Future Trends: Where Is MCP Headed?
MCP servers are becoming really popular, especially when it comes to driving interfaces that you want to expose to AI. With AI models and external systems needing to share real-time context, MCP acts as the bridge. It’s gaining a lot of traction, and with support from major players like Anthropic, OpenAI, and Amazon, the ecosystem is growing fast.
For example in our TestGuild private community Russell Johnson point out the latest announcement that Vibe coding with GitHub Copilot: Agent mode and MCP support rolling out to all VS Code users.
Whether you're building MCP tools yourself or looking for example servers to learn from, the key takeaway is this: MCP to enhance your automation workflows isn’t just a nice-to-have—it’s where the future is headed.
MCP addresses the growing need to maintain context across multiple apps, tools, and environments.
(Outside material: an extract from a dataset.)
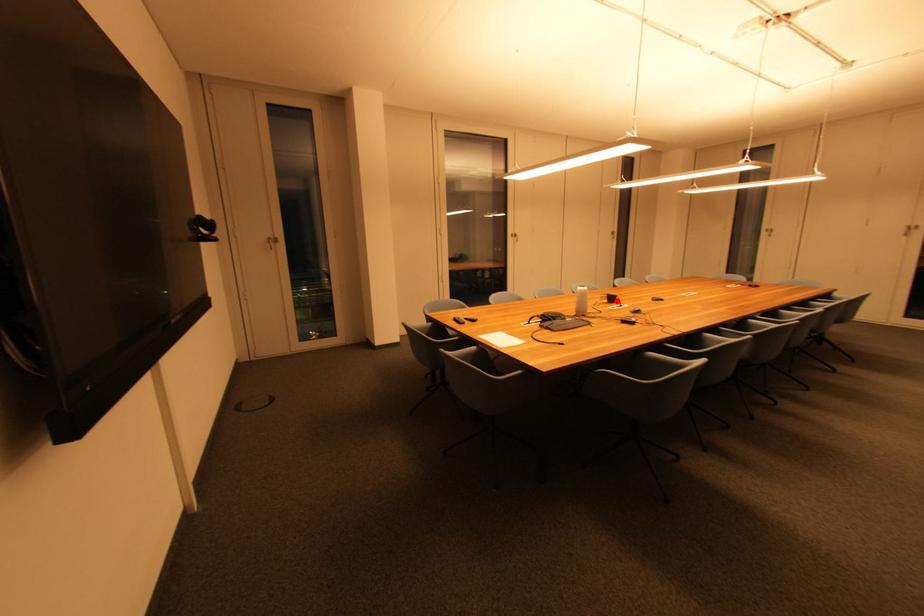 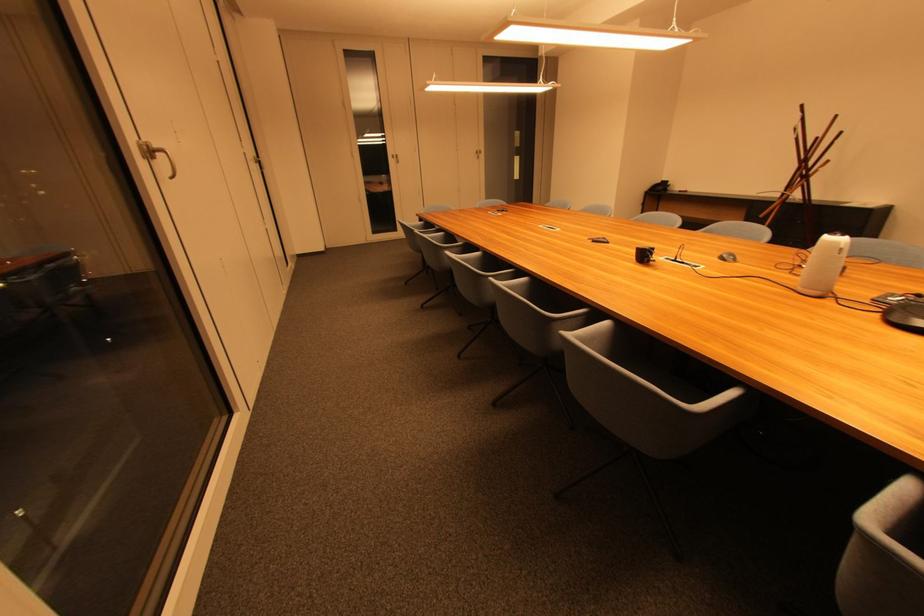 Question: I am providing you with two images of the same scene from different viewpoints. In image1, a red point is highlighted. Considering the same 3D point in image2, which of the following is correct?

Choices:
 (A) It is closer
 (B) It is farther

Answer: (A)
It supports standardized AI integrations and makes it easier to retrieve data, fetch from content repositories, and connect to APIs or databases—all through one open protocol.
MCP provides the components of the Model Context you need to build smarter automation. As more tools adopt the MCP specification, expect to see even more robust use cases for MCP across industries.
So make sure to bookmark this page—it will be updated often with every new data source, tool, or development that makes MCP even more powerful for automation engineers.